Une faim de loup. Des pâtes, de la viande, des légumes. Même trio tous les soirs. Jamais d'alcool. Ni de sorties trop tardives. Des valises qui traînent dans la maison. Un sommeil sacré. Même avec un bébé.

Mais tout cela, ce n'est rien. Le pire, ce sont les hauts, et surtout les bas. «Il y a beaucoup plus de bas que de hauts. C'est pas facile. Tu veux pas voir ton conjoint malheureux.»

Élise Hofer en sait quelque chose. Son conjoint, père de son fils de 1 an (pour lequel il ne s'est «jamais, jamais, jamais» levé la nuit), est Dominique Perras, cycliste québécois sacré champion canadien sur route en 2003. Il ne s'est pas qualifié pour Athènes. «Le plus dur, c'est avant une grosse compétition. Si ça ne se passe pas bien, il a un gros down. Une grosse déprime d'une journée, puis il se concentre sur sa prochaine course. Ça pèse.»

La jeune femme, qui travaille en publicité, est l'une des rares femmes d'athlètes qui ne soit pas elle-même issue du monde du sport.

Pour cause: pas facile de survivre à un athlète, quand on ne connaît pas déjà les exigences de ce mode de vie. «Non, c'est pas facile, parce que le sport est la priorité. C'est pas tout le monde qui va accepter que le sport passe avant.» Daniel Saint-Hilaire est entraîneur d'athlétisme depuis près de 40 ans. Il a connu près de 2000 athlètes, dont Bruny Surin et Nicolas Macrozonaris. S'il n'y a évidemment pas de statistiques officielles sur la question, la grosse majorité des athlètes professionnels qu'il a côtoyés sont célibataires, avance-t-il. Et de tous ceux qui vivent en couple, seuls 10% tiennent le coup. «Quatre-vingt pour cent se séparent.»

Pour se préparer pour les Jeux, certains mettent même un terme à leur relation. «C'est pas un travail de 9 à 5, il faut être concentré 24 heures sur 24. Souvent, cela crée des tensions, explique l'entraîneur, lui-même resté longtemps célibataire. Si t'es bon, t'es hors de chez toi 40 semaines par année. C'est dur pour la vie de couple.»
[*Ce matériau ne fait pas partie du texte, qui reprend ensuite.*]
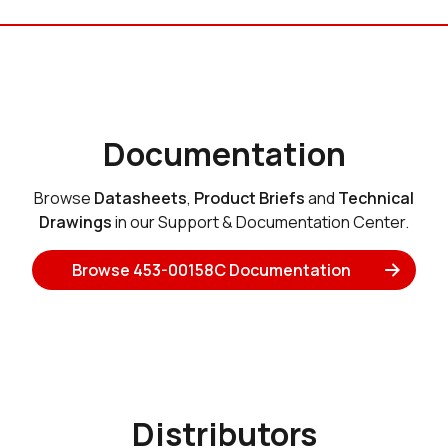
Documentation
Browse
Datasheets
,
Product Briefs
and
Technical
Drawings
in our Support & Documentation Center.
Browse 453-00158C Documentation
Distributors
Souvent, le conjoint (généralement LA conjointe) ne comprend tout simplement pas le rythme de vie de l'athlète. L'entraîneur doit parfois se transformer en thérapeute conjugal. Il se souvient d'un athlète qui lui a un jour demandé de parler à sa copine. «Elle comprend pas, peux-tu lui expliquer?»

En cas de séparation, les athlètes vivent généralement une «grosse» déprime qui dure maximum... sept jours. Pas une minute de plus. «Comme pour Céline Dion. Si un jour ça va mal avec René, quand elle va chanter, il ne faut pas que cela paraisse. The show must go on

Guy Thibault, ex-entraîneur chef de l'équipe nationale de patinage de vitesse courte piste, abonde dans le même sens. «Pour un athlète olympique, chaque minute compte. Chaque minute que tu donnes à quelqu'un, c'est une minute que tu enlèves à ta préparation olympique, à ta médaille.»

Tous les sacrifices que l'athlète est prêt à vivre (le régime strict, les horaires régimentaires), «le conjoint va les subir».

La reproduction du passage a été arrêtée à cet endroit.